Сейчас молния пронзит меня и сожжёт, ударит в землю, и земля разверзнется, поглотит мой пепел. И никто не узнает, о чём я думал в свою последнюю минуту.
Я убил человека. Равнодушием, холодом.
Скачет мячиком сердце, и я не могу успокоить его.
Как внезапно гроза обрушилась, так внезапно солнце вырвалось из-за туч, расплескало остатки ливня — уже благостным, светящимся душем и подожгло капли. Снова вспыхнула поляна лютиков, теперь каплями и радужками лепестков. Будь я в нормальном состоянии, замер бы перед ней. И, будь я язычником, расценил бы этот миг щедрым началом моей жизни: эта красота подарена мне свыше, и я — хозяин её, я — над зверями, и травами, и деревьями, потому что осознаю их совершенство и богатство. Но в тот момент я не поверил жизни. Сердце продолжало скакать и бить меня: «Ты — убийца! Ты спасся ненадолго. Тебе — искупать вину. Ты предал человека!» Ничего такого я не говорил себе, кто-то бил меня словами: «Убийца, предатель».

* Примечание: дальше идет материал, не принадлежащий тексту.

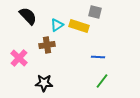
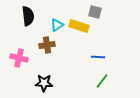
black semicircle: rotated 36 degrees clockwise
pink cross: rotated 30 degrees counterclockwise
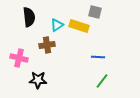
black semicircle: moved 1 px right, 1 px down
black star: moved 6 px left, 3 px up
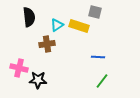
brown cross: moved 1 px up
pink cross: moved 10 px down
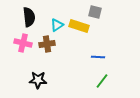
pink cross: moved 4 px right, 25 px up
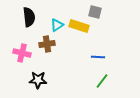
pink cross: moved 1 px left, 10 px down
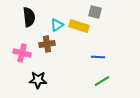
green line: rotated 21 degrees clockwise
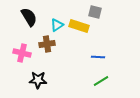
black semicircle: rotated 24 degrees counterclockwise
green line: moved 1 px left
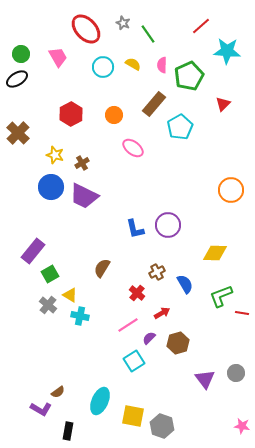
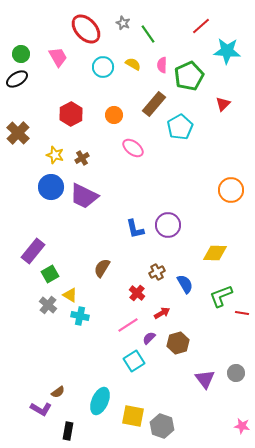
brown cross at (82, 163): moved 5 px up
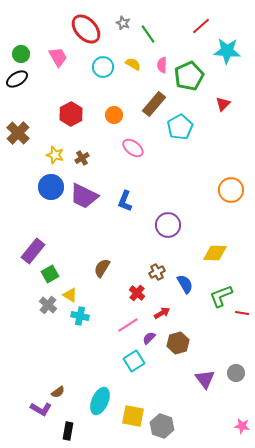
blue L-shape at (135, 229): moved 10 px left, 28 px up; rotated 35 degrees clockwise
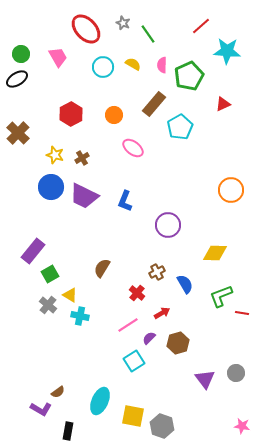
red triangle at (223, 104): rotated 21 degrees clockwise
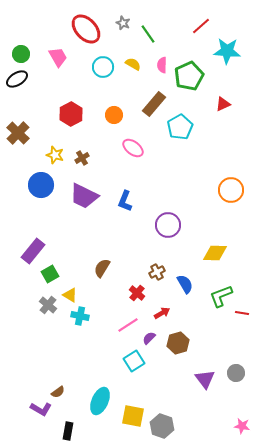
blue circle at (51, 187): moved 10 px left, 2 px up
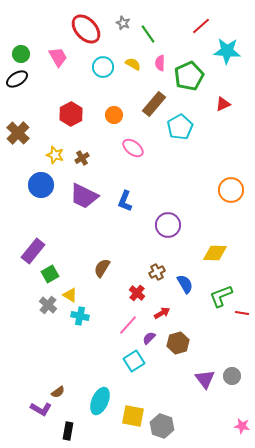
pink semicircle at (162, 65): moved 2 px left, 2 px up
pink line at (128, 325): rotated 15 degrees counterclockwise
gray circle at (236, 373): moved 4 px left, 3 px down
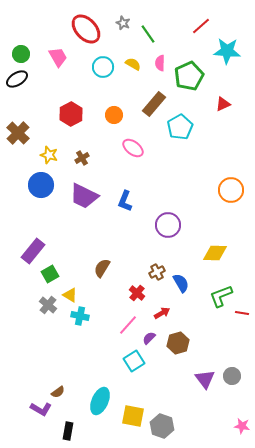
yellow star at (55, 155): moved 6 px left
blue semicircle at (185, 284): moved 4 px left, 1 px up
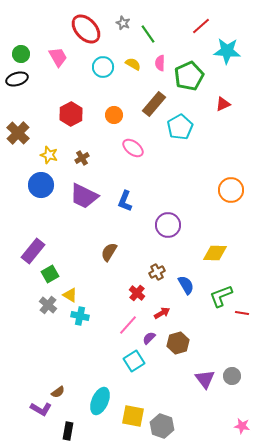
black ellipse at (17, 79): rotated 15 degrees clockwise
brown semicircle at (102, 268): moved 7 px right, 16 px up
blue semicircle at (181, 283): moved 5 px right, 2 px down
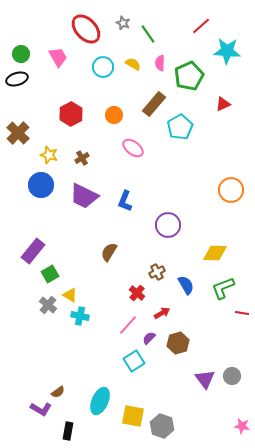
green L-shape at (221, 296): moved 2 px right, 8 px up
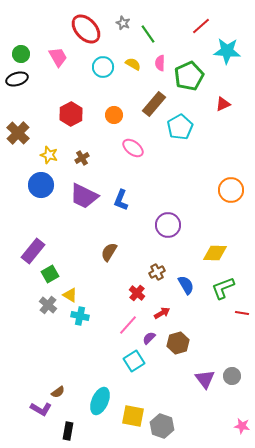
blue L-shape at (125, 201): moved 4 px left, 1 px up
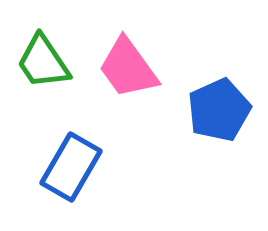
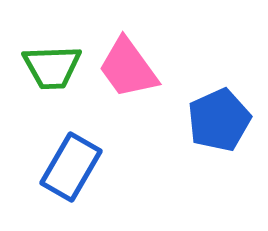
green trapezoid: moved 9 px right, 5 px down; rotated 58 degrees counterclockwise
blue pentagon: moved 10 px down
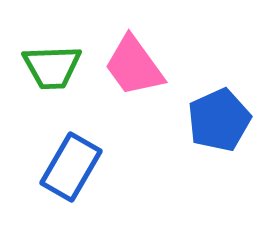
pink trapezoid: moved 6 px right, 2 px up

Яркая лампочка среди черноты вспыхнула в мозгу — Тоша. Из-за неё я бросил дедушку.
Тоша и дедушка. Я выбрал. И Тоша должна спасти меня. Но, как ни странно, я не вскочил и не побежал скорее к ней: еле поднялся и буквально волоком потянул себя из леса. Бесконечно долго я добирался до неё.
Дверь распахнулась почти сразу — точно Тоша ждала кого-то и стояла у двери.

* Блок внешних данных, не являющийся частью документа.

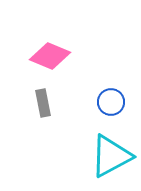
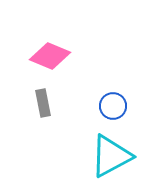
blue circle: moved 2 px right, 4 px down
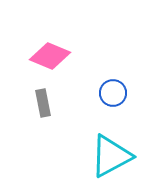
blue circle: moved 13 px up
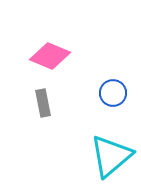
cyan triangle: rotated 12 degrees counterclockwise
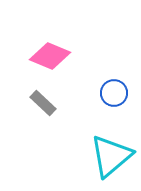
blue circle: moved 1 px right
gray rectangle: rotated 36 degrees counterclockwise
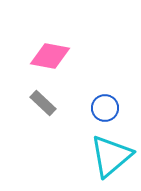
pink diamond: rotated 12 degrees counterclockwise
blue circle: moved 9 px left, 15 px down
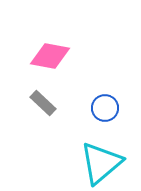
cyan triangle: moved 10 px left, 7 px down
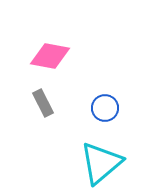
gray rectangle: rotated 20 degrees clockwise
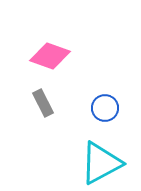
pink diamond: rotated 9 degrees clockwise
cyan triangle: rotated 12 degrees clockwise
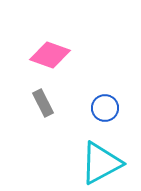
pink diamond: moved 1 px up
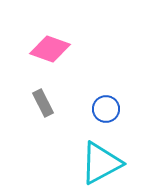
pink diamond: moved 6 px up
blue circle: moved 1 px right, 1 px down
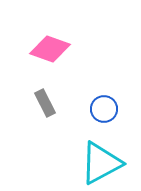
gray rectangle: moved 2 px right
blue circle: moved 2 px left
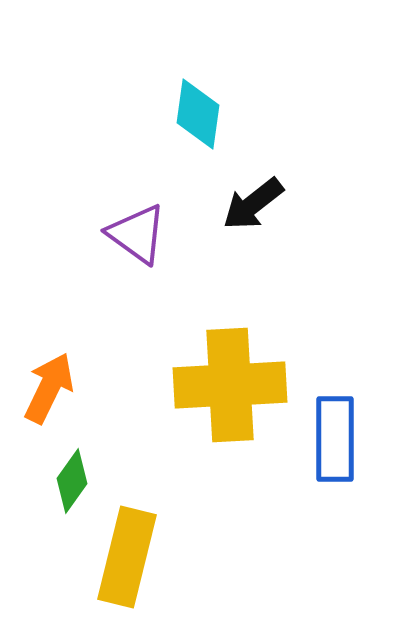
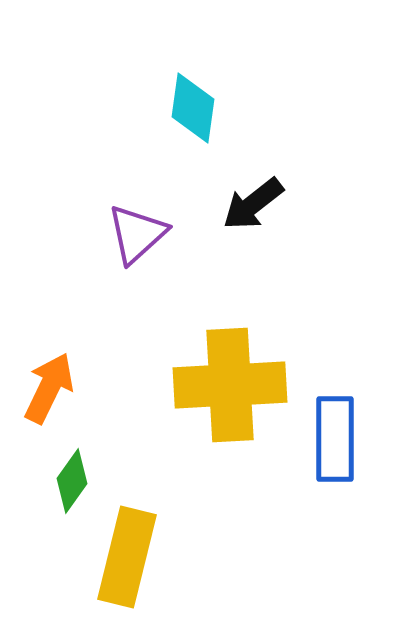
cyan diamond: moved 5 px left, 6 px up
purple triangle: rotated 42 degrees clockwise
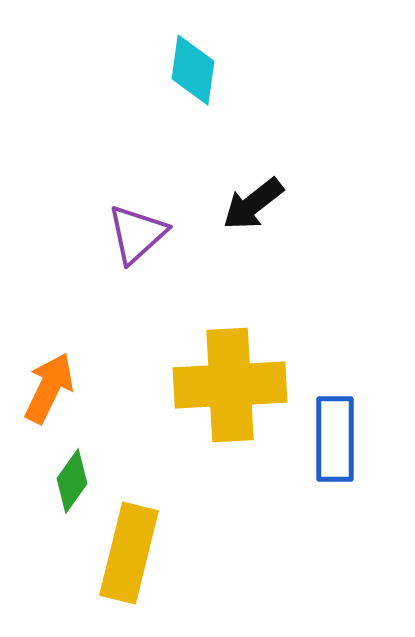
cyan diamond: moved 38 px up
yellow rectangle: moved 2 px right, 4 px up
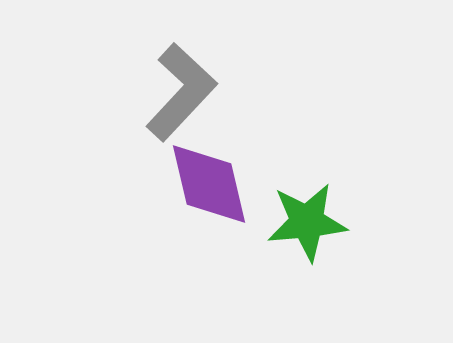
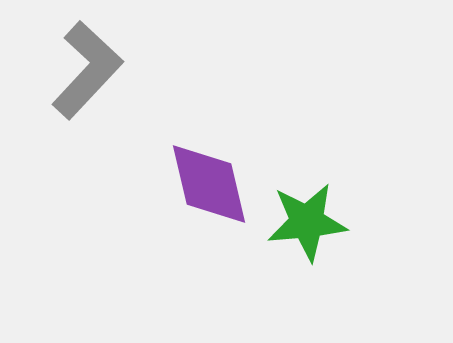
gray L-shape: moved 94 px left, 22 px up
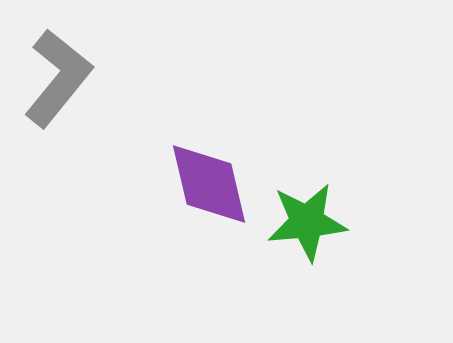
gray L-shape: moved 29 px left, 8 px down; rotated 4 degrees counterclockwise
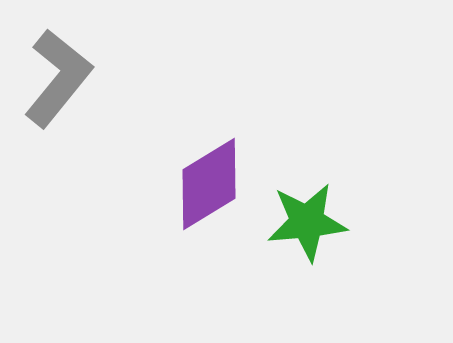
purple diamond: rotated 72 degrees clockwise
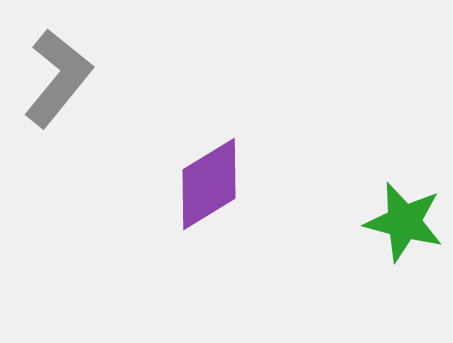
green star: moved 97 px right; rotated 20 degrees clockwise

— Ты?! Зачем?! — воскликнула она и рукой, инстинктивно, толкнула дверь, чтобы захлопнуть. Не захлопнула, но и не пригласила войти. Стояла на пороге, загораживая вход. — Ты промок. Нужно идти домой. Простудишься.

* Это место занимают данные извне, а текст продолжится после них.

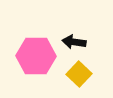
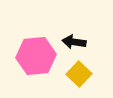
pink hexagon: rotated 6 degrees counterclockwise
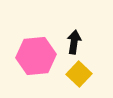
black arrow: rotated 90 degrees clockwise
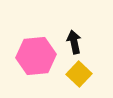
black arrow: rotated 20 degrees counterclockwise
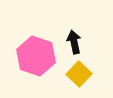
pink hexagon: rotated 24 degrees clockwise
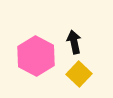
pink hexagon: rotated 9 degrees clockwise
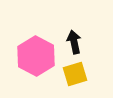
yellow square: moved 4 px left; rotated 30 degrees clockwise
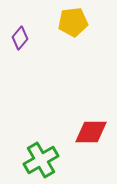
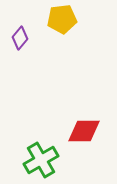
yellow pentagon: moved 11 px left, 3 px up
red diamond: moved 7 px left, 1 px up
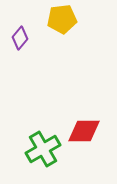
green cross: moved 2 px right, 11 px up
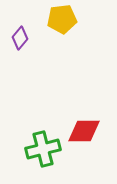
green cross: rotated 16 degrees clockwise
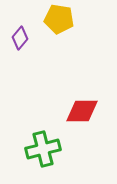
yellow pentagon: moved 3 px left; rotated 16 degrees clockwise
red diamond: moved 2 px left, 20 px up
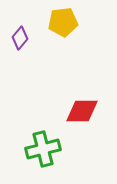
yellow pentagon: moved 4 px right, 3 px down; rotated 16 degrees counterclockwise
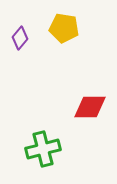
yellow pentagon: moved 1 px right, 6 px down; rotated 16 degrees clockwise
red diamond: moved 8 px right, 4 px up
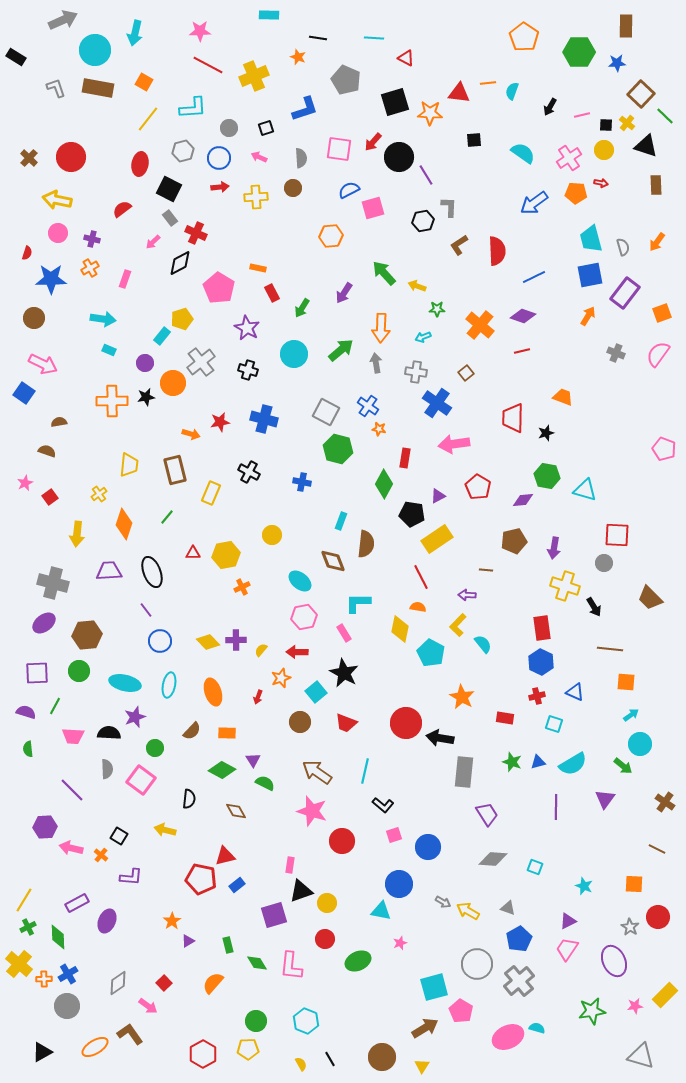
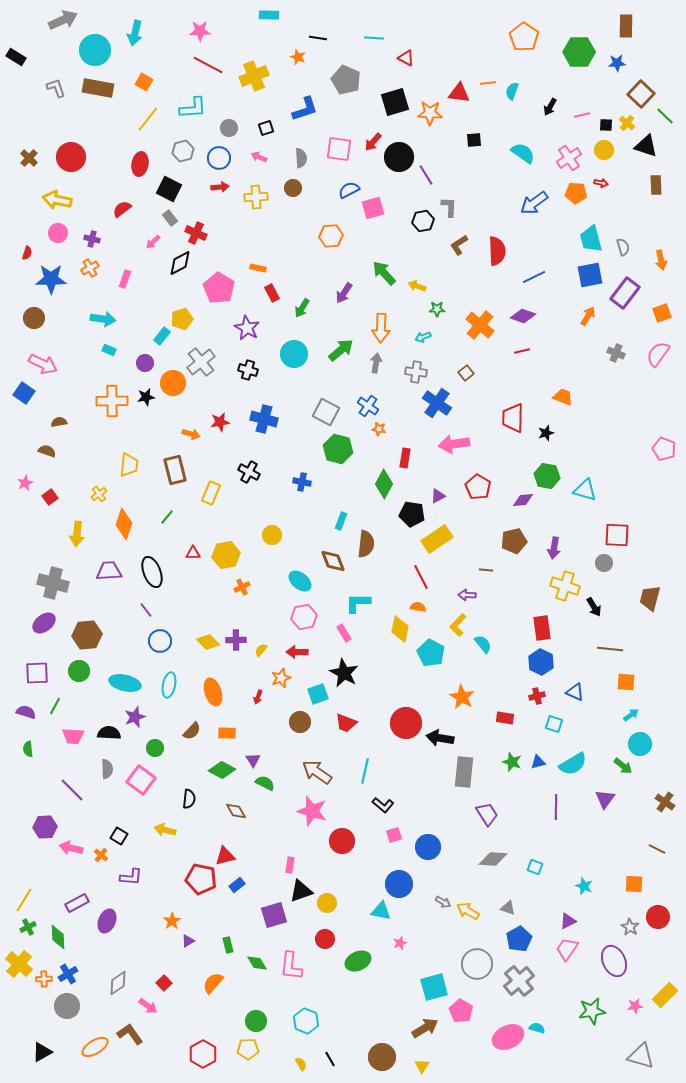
orange arrow at (657, 242): moved 4 px right, 18 px down; rotated 48 degrees counterclockwise
gray arrow at (376, 363): rotated 18 degrees clockwise
brown trapezoid at (650, 598): rotated 60 degrees clockwise
cyan square at (316, 692): moved 2 px right, 2 px down; rotated 20 degrees clockwise
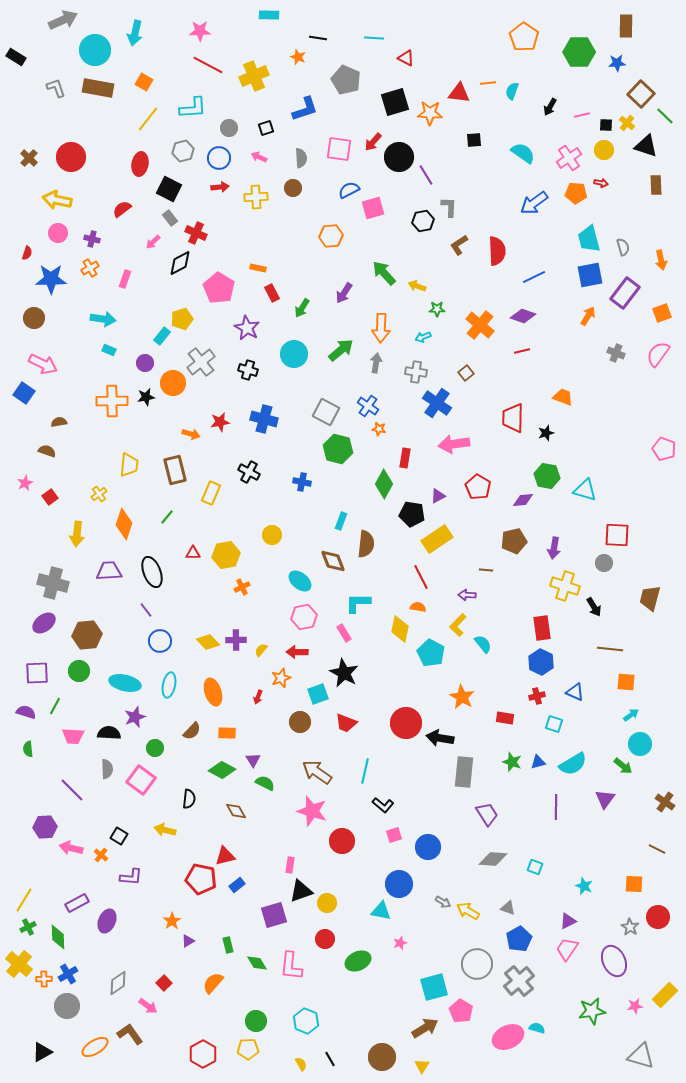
cyan trapezoid at (591, 239): moved 2 px left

Она говорит то, что я знаю без неё, и чувствую: ей всё равно, промок я или нет, заболею или нет, ей не до меня, ей нужно, чтобы я ушёл.
— Я хочу, чтобы ты ушёл, — подтверждает она то, что я и без неё знаю. — Я не хочу, чтобы ты приходил сюда, — говорит она жёстко. — Ты всё выдумал. Ты должен строить свою жизнь.
Новым зрением, отстранённо вижу её.
Совсем не такая, какая в школе. Серое платье обтягивает её, волосы распущены. Дело не в платье, не в волосах, у неё такие глаза, какие были у дедушки в нашу последнюю встречу.
Она говорила: любит мужа. Муж ушёл. Если она любит, зачем отпустила его?!
Она ждала мужа. А пришёл я.
Но, странно, понимая это, я не ухожу. Жадно, бесцеремонно разглядываю её. Без улыбки лицо тускло, черны подглазья, углы большого рта скорбно опущены.